STUDY MATERIAL:
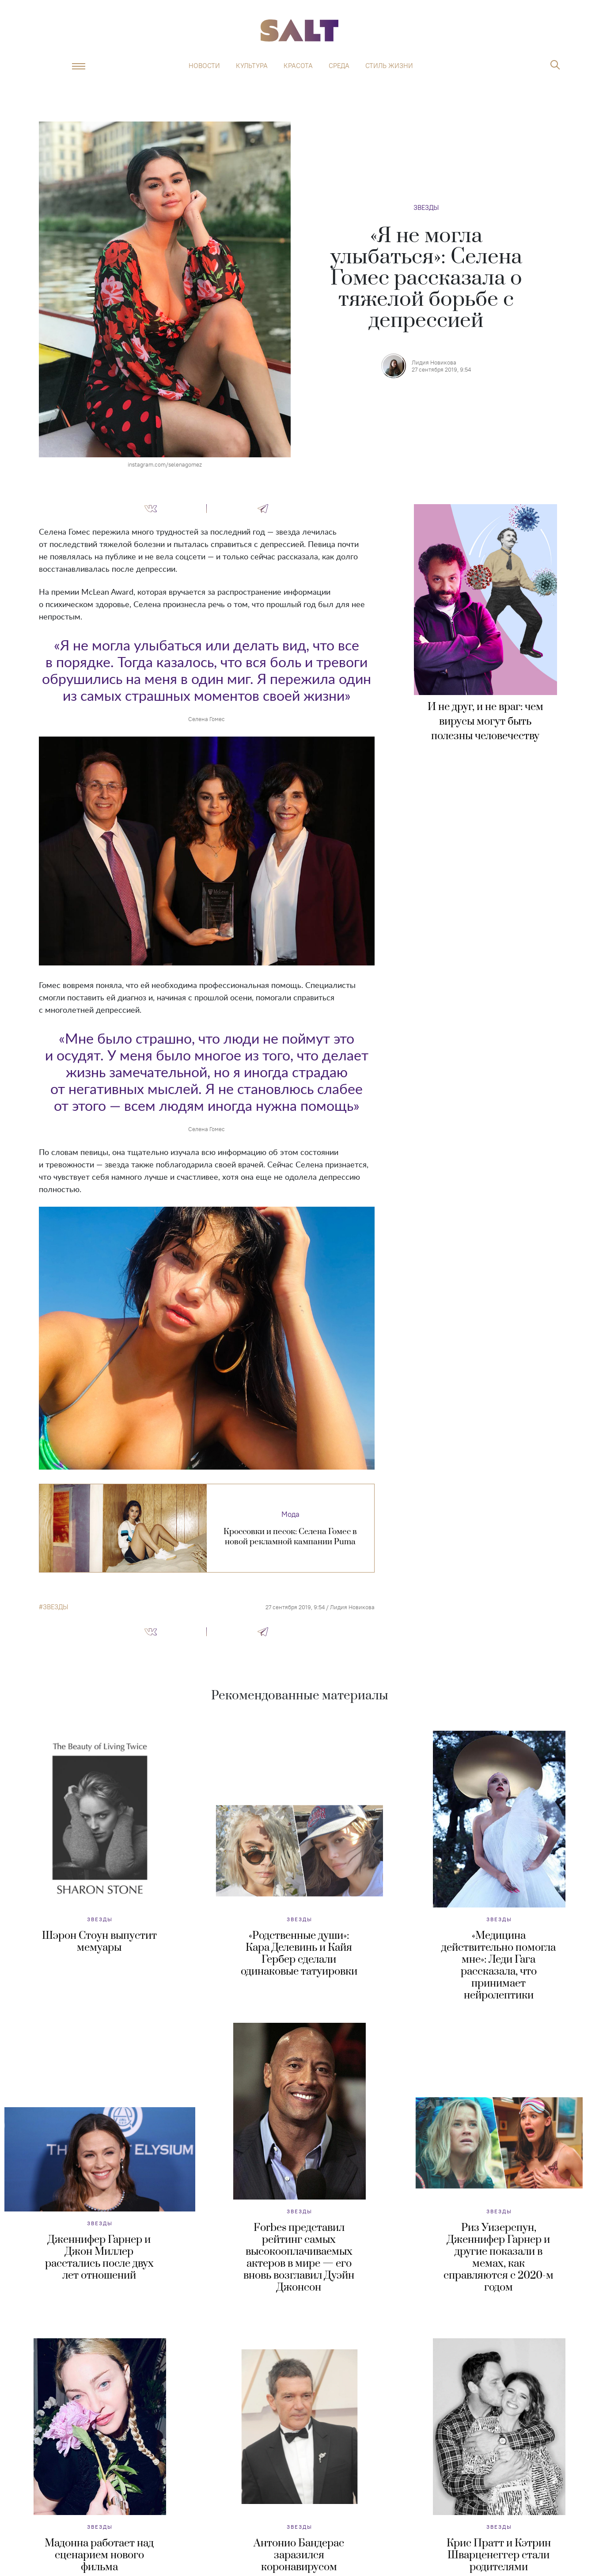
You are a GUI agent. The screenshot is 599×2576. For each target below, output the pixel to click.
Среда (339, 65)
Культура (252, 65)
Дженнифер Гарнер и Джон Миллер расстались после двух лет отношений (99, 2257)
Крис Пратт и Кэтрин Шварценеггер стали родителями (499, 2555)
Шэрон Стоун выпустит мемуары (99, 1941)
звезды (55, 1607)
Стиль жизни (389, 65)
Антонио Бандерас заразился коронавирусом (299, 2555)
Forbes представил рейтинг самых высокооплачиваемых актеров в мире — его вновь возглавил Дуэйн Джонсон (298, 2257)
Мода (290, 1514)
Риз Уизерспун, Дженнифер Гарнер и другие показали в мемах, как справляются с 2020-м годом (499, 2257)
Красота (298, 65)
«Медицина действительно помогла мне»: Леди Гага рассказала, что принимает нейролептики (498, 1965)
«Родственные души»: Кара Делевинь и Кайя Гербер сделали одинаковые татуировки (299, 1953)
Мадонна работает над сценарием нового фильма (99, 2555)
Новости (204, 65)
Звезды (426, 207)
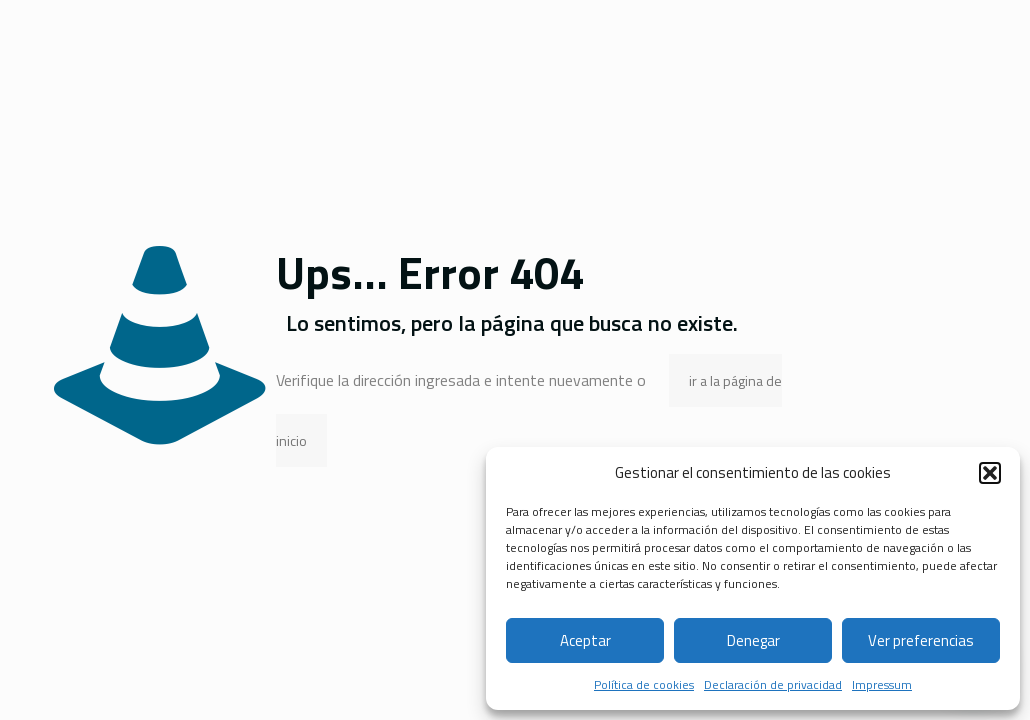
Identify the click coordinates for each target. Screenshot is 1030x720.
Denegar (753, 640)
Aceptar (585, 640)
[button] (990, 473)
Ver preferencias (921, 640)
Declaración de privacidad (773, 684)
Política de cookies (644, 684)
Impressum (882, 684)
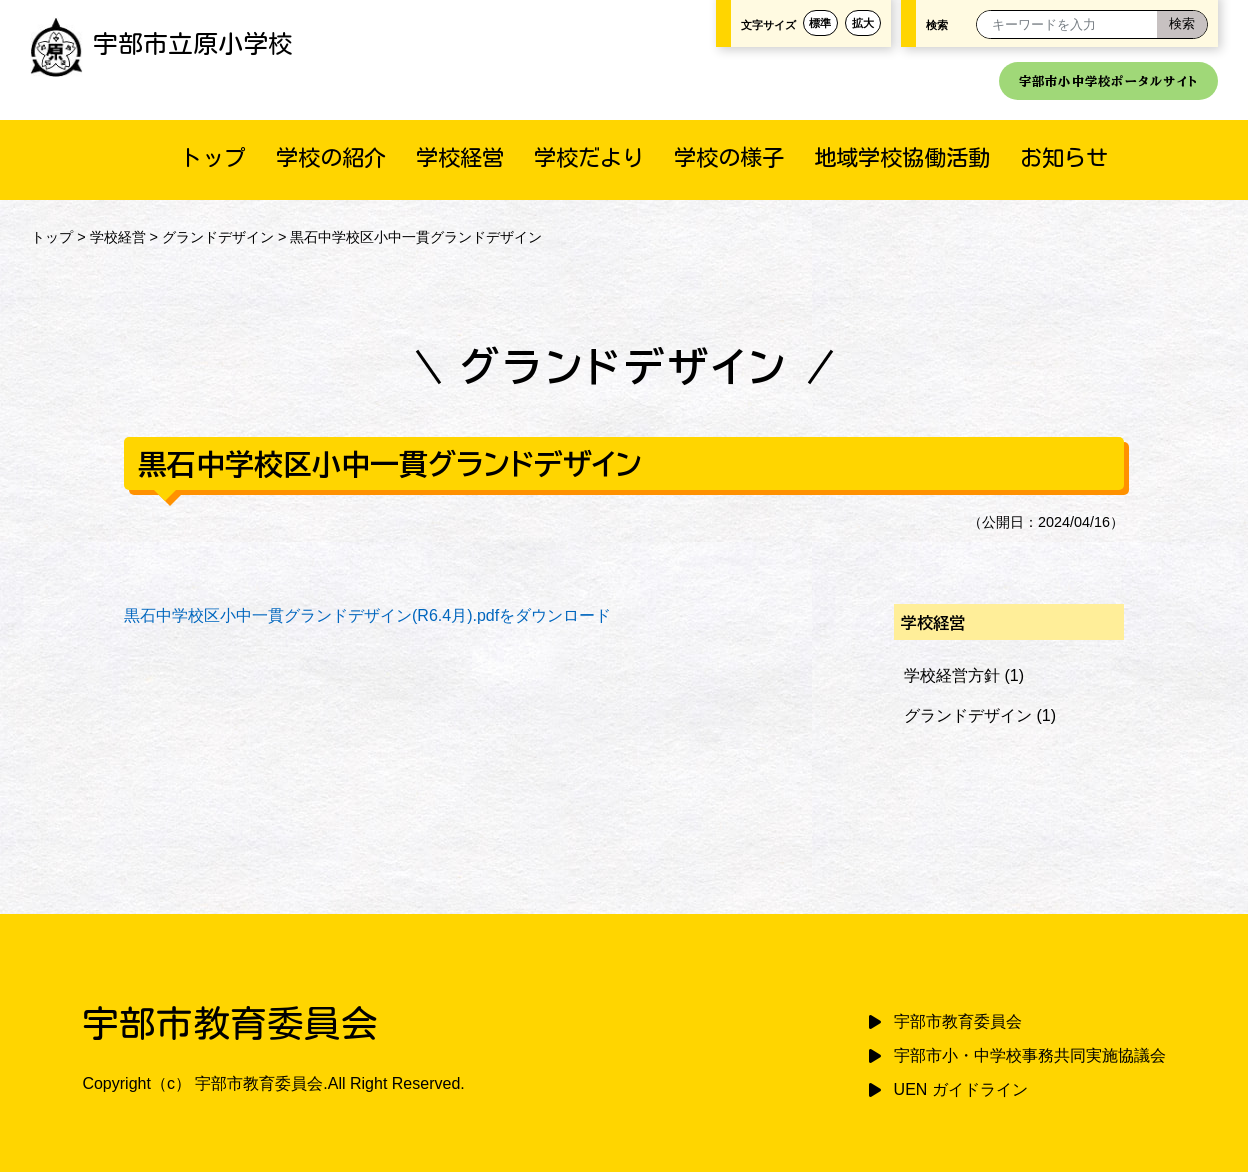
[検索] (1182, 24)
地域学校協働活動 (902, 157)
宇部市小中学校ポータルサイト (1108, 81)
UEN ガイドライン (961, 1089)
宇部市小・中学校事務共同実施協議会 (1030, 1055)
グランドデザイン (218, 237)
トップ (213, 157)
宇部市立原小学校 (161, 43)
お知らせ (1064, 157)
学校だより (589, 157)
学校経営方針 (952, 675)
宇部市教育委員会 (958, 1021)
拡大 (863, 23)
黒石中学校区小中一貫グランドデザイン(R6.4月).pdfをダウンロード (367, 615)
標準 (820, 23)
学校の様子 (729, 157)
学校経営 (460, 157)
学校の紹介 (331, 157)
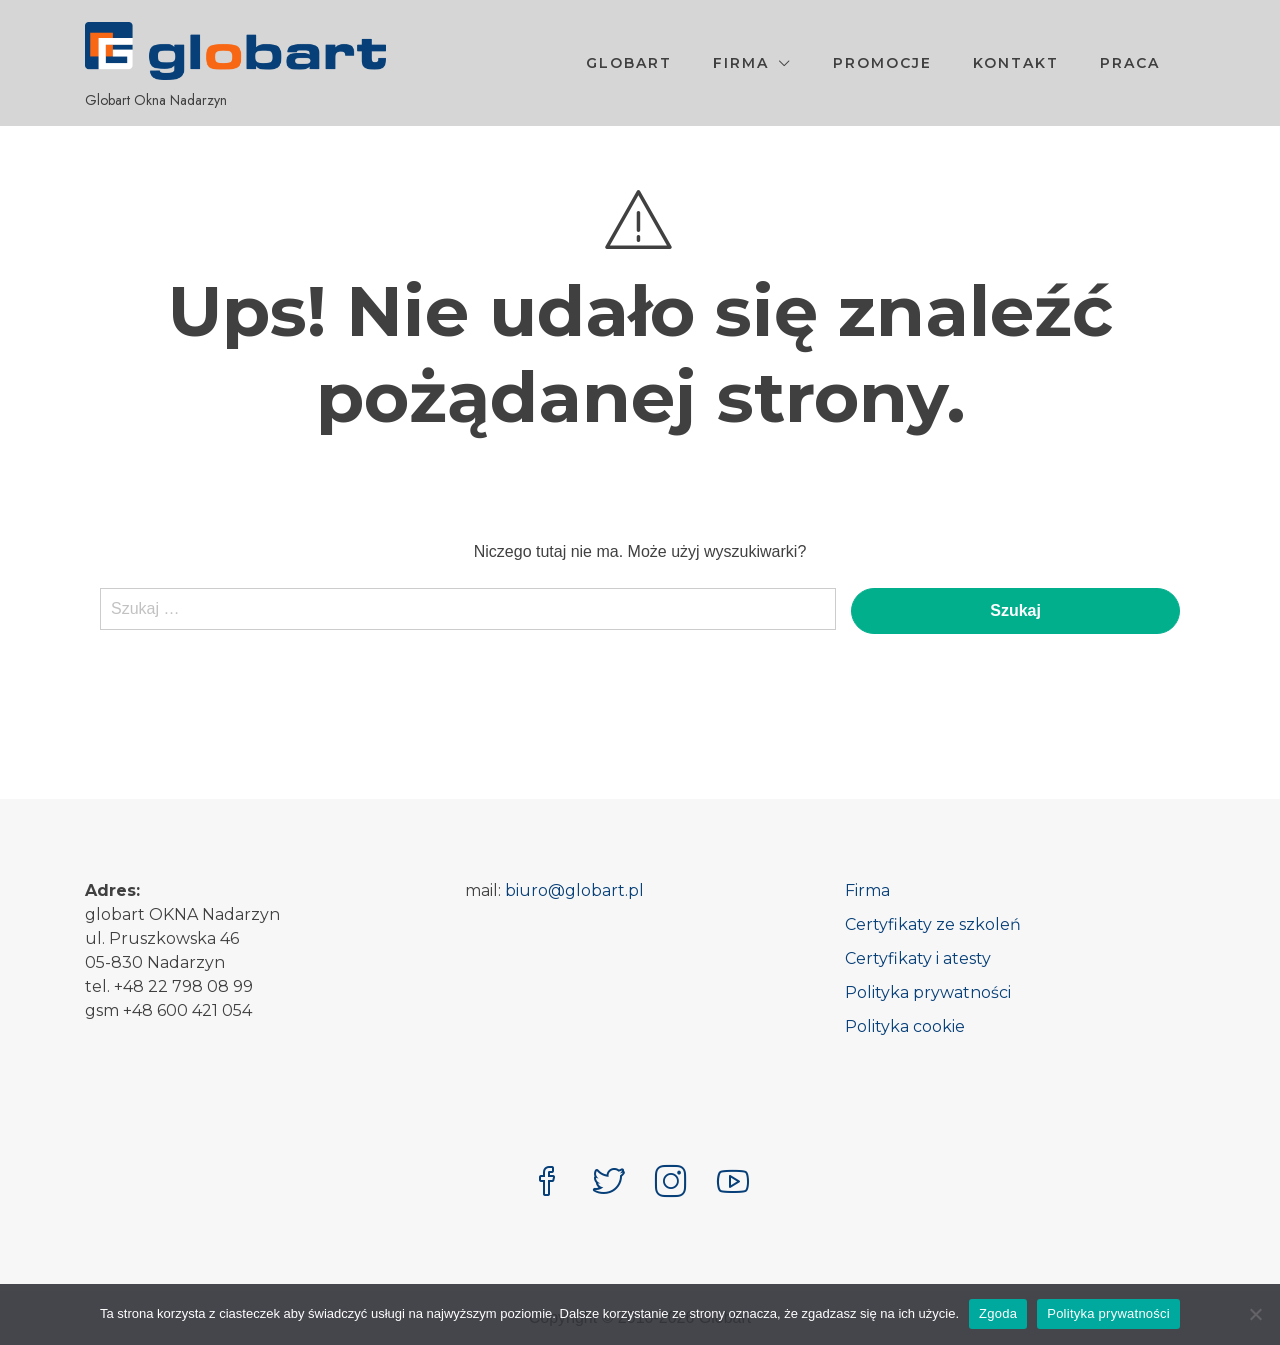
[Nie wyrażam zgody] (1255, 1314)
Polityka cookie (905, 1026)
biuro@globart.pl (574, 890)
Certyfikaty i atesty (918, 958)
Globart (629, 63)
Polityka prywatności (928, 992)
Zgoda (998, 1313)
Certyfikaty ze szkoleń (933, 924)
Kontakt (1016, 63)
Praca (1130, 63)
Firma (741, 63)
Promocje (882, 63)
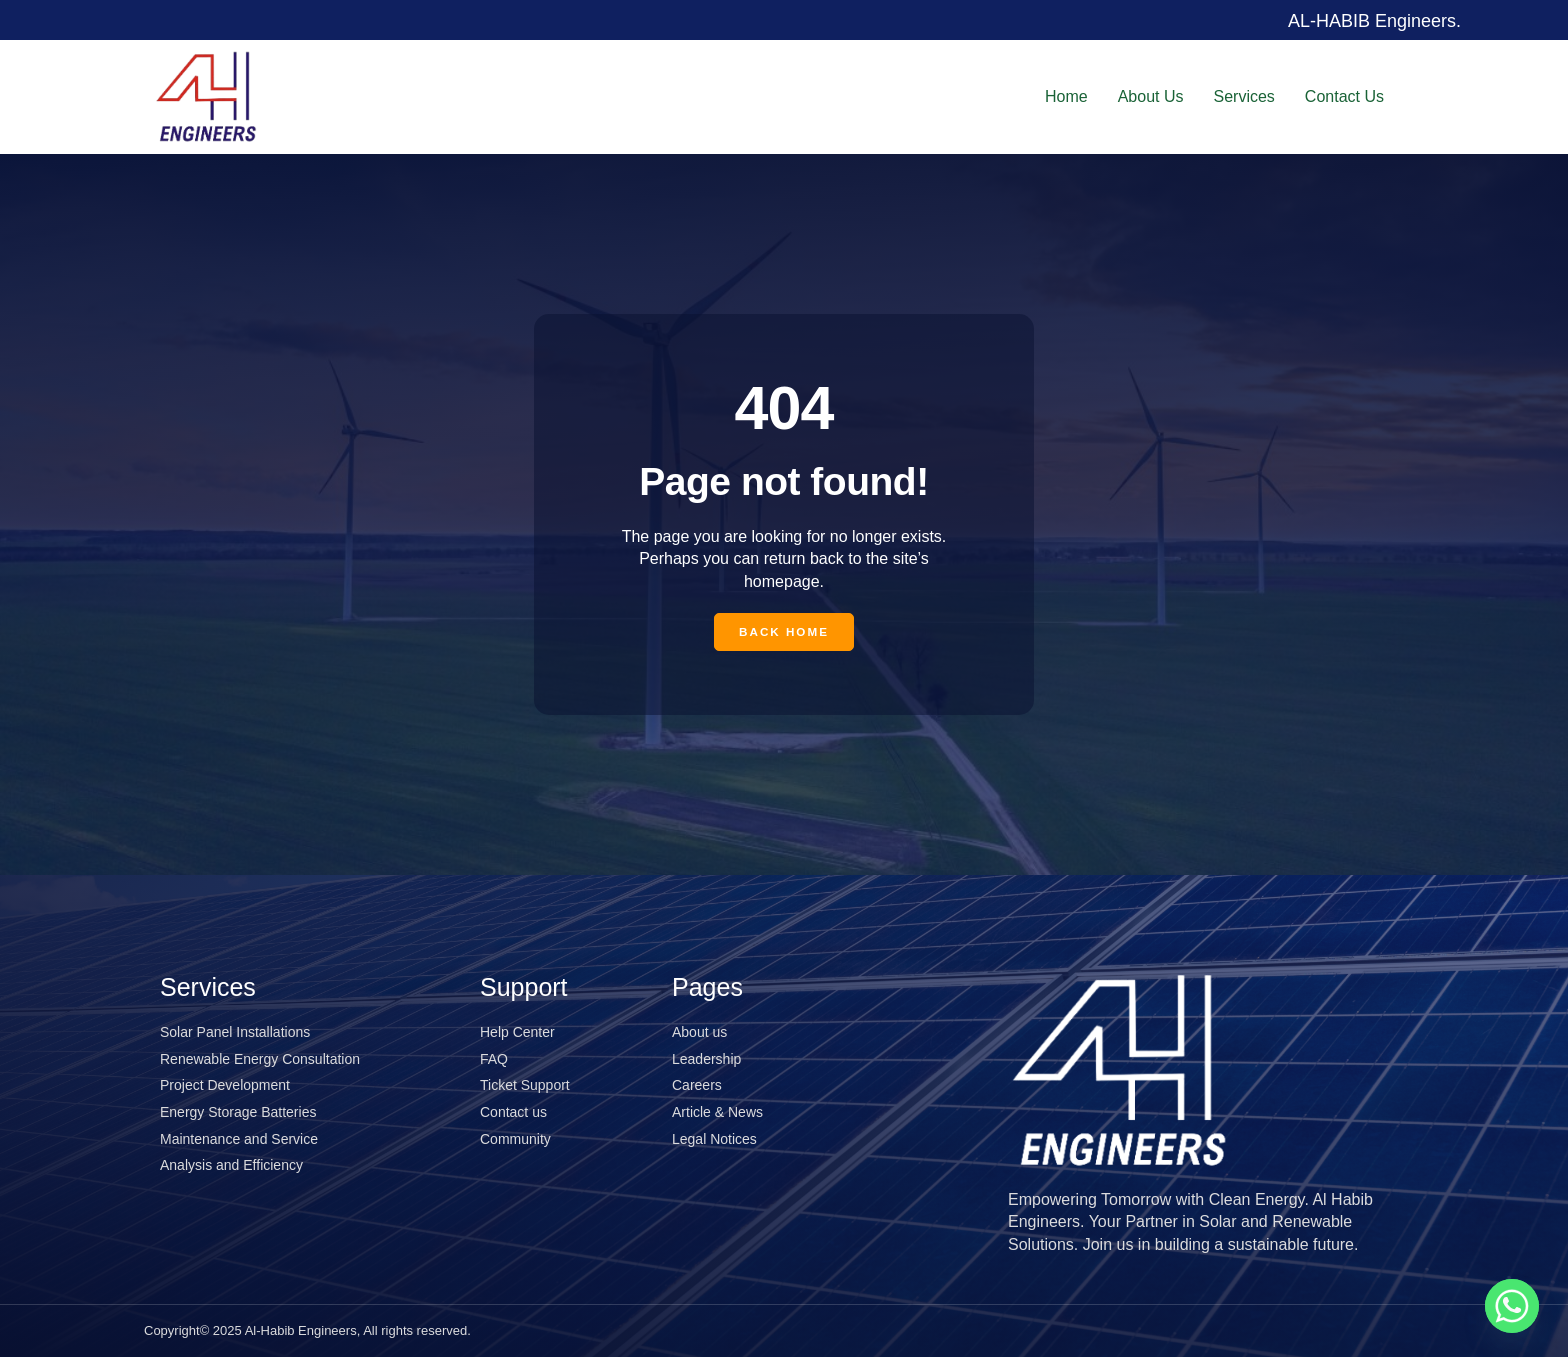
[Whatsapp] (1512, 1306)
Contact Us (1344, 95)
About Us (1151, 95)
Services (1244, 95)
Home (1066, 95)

PROBLEM: Your copy should consist only of the lines from the one containing "Zgoda (998, 1313)" through the last line of the entries above, reproduced exactly, without pictures.

RESULT OF THIS TASK:
Zgoda (998, 1313)
Certyfikaty ze szkoleń (933, 924)
Kontakt (1016, 63)
Praca (1130, 63)
Firma (741, 63)
Promocje (882, 63)
[Whatsapp] (1512, 1306)
Contact Us (1344, 95)
About Us (1151, 95)
Services (1244, 95)
Home (1066, 95)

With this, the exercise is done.